= Goal of the exercise =
Transcribe the data below verbatim from the line with "Bertumpu pada Kearifan Lokal" to the line with "menghadapi tren penurunan". Include both of those lines.

Data for review START

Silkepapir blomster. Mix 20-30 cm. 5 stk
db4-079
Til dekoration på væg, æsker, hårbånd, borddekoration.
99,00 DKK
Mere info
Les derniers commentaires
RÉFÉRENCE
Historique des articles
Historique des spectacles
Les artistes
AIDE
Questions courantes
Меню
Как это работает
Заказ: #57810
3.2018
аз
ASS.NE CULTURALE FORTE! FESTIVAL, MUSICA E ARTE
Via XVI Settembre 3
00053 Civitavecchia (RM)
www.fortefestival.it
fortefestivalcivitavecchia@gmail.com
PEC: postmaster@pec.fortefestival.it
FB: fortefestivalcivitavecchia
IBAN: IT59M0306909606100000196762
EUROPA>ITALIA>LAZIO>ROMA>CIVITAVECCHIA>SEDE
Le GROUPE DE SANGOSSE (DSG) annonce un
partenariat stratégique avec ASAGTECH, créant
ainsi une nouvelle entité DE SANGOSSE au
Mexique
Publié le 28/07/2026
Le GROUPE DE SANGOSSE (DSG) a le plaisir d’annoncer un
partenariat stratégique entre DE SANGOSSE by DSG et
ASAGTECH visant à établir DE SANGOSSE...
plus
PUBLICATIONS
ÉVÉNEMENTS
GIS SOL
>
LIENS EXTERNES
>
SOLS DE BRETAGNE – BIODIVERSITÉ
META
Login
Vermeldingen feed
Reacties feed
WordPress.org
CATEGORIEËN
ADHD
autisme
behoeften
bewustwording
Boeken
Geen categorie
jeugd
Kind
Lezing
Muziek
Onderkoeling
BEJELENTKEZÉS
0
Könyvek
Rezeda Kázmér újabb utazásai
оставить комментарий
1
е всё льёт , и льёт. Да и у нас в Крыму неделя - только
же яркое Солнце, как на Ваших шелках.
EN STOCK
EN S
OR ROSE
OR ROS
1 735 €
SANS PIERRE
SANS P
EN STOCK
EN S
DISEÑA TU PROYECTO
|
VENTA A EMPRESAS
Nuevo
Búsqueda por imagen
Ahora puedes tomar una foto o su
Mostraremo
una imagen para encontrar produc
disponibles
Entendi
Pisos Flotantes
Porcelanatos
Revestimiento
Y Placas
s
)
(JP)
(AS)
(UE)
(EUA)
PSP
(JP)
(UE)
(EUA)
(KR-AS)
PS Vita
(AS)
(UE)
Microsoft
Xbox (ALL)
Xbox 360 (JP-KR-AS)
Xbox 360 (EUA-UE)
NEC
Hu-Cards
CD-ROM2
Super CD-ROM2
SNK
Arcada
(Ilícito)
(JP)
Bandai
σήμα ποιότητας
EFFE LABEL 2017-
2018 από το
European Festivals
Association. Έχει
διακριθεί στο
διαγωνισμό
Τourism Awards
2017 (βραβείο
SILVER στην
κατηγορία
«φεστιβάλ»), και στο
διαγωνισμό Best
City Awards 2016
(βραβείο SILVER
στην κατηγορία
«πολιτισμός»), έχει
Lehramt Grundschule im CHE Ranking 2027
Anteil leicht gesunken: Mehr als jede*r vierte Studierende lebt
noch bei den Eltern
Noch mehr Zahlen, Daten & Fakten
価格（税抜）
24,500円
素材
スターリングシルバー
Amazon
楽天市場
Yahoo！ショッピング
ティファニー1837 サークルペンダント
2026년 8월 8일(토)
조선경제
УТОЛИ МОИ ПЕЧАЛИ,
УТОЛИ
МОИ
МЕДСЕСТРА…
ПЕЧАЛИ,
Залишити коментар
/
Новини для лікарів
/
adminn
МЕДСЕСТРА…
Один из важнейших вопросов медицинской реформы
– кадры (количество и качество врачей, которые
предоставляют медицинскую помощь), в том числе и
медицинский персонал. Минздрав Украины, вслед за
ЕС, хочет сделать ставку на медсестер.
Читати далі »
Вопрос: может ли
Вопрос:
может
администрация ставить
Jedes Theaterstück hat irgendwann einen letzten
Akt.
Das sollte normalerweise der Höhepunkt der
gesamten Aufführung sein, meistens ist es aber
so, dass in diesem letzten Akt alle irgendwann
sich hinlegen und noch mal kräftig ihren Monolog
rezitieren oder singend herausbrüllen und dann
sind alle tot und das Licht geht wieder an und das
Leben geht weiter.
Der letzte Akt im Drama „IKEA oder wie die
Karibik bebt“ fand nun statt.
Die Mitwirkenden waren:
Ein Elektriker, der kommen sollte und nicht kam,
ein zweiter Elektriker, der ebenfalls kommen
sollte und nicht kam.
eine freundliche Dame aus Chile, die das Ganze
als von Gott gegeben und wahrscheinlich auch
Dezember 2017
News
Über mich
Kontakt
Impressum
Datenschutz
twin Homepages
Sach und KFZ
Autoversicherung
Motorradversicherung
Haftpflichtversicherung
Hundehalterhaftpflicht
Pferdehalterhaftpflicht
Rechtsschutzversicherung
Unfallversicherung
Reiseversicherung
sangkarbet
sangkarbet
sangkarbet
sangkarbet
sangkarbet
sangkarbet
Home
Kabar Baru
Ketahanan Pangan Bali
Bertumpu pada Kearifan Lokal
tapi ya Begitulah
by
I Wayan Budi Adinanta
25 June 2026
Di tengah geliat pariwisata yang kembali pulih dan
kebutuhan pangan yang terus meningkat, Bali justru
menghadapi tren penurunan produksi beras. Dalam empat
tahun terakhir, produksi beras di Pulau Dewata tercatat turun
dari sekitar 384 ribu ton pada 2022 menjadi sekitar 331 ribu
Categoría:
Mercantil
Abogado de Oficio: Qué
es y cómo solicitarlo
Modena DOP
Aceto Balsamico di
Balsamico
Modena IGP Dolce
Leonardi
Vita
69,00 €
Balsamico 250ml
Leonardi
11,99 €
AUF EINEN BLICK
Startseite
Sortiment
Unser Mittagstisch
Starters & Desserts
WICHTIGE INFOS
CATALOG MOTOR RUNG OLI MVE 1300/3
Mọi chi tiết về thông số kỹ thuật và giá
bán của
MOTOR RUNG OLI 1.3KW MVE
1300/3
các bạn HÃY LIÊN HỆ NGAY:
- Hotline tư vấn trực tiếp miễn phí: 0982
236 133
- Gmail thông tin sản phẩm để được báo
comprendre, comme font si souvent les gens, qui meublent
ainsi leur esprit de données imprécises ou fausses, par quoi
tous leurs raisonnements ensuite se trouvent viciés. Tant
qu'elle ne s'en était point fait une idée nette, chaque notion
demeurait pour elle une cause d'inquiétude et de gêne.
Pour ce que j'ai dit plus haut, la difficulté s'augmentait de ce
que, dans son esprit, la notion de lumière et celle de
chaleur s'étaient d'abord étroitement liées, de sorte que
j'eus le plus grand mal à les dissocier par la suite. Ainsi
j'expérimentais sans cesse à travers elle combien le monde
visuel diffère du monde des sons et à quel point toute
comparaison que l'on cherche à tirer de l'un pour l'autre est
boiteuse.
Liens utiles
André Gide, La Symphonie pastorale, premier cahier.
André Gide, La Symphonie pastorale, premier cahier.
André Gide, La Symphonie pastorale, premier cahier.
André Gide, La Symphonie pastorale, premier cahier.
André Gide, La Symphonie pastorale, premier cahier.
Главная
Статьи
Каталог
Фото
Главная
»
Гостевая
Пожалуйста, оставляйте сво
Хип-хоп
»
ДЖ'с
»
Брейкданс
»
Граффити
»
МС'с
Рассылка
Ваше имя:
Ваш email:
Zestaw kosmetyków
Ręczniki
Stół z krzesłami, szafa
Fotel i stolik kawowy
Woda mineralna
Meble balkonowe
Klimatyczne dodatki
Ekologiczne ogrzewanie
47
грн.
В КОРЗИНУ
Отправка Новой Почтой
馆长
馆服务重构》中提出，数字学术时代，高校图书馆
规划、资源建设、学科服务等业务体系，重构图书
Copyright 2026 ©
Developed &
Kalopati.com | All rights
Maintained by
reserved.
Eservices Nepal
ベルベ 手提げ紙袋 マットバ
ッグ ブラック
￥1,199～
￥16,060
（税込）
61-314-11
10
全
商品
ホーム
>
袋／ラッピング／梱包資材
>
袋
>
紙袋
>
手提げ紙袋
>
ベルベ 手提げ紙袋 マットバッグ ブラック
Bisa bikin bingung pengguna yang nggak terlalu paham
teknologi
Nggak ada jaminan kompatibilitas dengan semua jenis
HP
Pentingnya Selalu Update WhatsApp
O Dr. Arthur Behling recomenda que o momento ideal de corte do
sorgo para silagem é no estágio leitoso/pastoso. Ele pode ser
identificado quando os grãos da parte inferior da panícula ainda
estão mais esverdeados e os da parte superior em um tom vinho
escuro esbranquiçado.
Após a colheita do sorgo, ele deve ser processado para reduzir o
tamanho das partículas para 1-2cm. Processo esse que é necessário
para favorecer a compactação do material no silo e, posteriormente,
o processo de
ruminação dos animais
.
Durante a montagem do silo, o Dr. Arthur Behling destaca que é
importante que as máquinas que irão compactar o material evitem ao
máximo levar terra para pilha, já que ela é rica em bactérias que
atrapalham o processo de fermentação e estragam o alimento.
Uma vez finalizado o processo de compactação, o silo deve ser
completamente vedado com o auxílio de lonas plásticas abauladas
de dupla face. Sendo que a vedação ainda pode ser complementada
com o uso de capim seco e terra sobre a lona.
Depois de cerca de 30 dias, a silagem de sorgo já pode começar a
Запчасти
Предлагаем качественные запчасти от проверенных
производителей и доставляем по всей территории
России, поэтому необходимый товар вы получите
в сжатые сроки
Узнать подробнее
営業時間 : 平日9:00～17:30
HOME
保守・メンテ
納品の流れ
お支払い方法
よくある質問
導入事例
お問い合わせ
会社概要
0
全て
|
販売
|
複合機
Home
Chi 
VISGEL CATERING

Data for review END

= Task answer =
Bertumpu pada Kearifan Lokal
tapi ya Begitulah
by
I Wayan Budi Adinanta
25 June 2026
Di tengah geliat pariwisata yang kembali pulih dan
kebutuhan pangan yang terus meningkat, Bali justru
menghadapi tren penurunan produksi beras. Dalam empat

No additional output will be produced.